(Collected data entries)
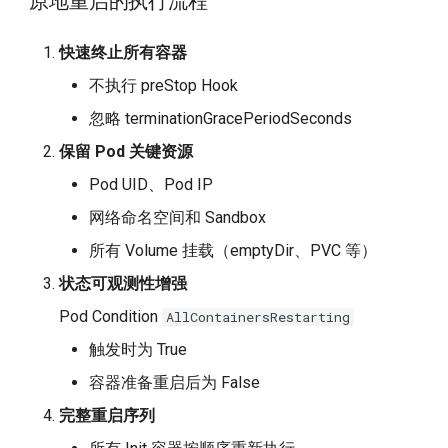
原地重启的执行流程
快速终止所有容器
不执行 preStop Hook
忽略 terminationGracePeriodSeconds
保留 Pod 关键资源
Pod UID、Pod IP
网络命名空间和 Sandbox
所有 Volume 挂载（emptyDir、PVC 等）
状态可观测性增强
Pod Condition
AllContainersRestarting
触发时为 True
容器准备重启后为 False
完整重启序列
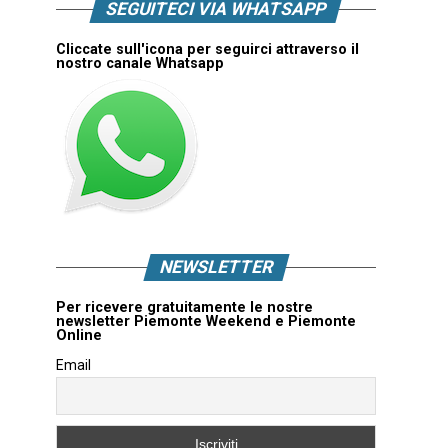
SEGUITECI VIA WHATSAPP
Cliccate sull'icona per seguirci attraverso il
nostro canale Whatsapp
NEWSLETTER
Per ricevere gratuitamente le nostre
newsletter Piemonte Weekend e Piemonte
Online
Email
==
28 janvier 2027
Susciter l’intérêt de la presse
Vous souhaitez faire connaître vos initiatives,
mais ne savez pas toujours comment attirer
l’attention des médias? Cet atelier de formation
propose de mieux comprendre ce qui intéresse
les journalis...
...
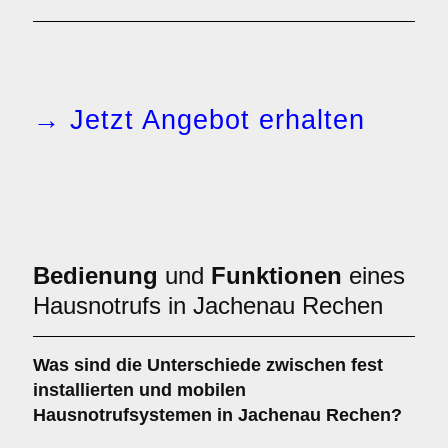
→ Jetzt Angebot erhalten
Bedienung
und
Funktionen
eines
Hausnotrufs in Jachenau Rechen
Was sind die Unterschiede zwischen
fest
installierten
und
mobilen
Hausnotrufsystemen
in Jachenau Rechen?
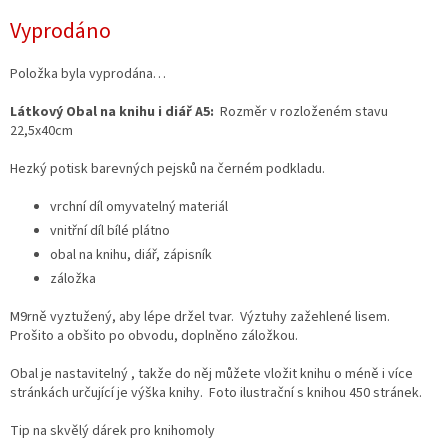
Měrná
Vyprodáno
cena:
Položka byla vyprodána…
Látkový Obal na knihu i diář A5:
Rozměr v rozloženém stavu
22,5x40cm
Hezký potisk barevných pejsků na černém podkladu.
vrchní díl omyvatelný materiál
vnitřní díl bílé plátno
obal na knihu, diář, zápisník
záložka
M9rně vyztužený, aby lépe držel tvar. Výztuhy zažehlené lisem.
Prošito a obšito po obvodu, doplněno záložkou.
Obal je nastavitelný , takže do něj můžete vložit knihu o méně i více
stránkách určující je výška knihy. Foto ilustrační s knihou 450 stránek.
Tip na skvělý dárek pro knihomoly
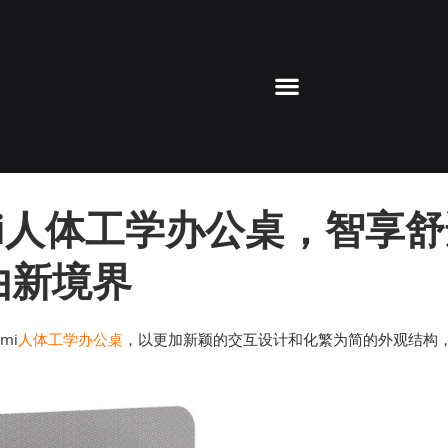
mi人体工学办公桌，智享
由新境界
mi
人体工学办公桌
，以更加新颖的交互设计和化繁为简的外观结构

Goal of the exercise
If a line of the data above contains "diář", copy it out.

Your response
Látkový Obal na knihu i diář A5:
obal na knihu, diář, zápisník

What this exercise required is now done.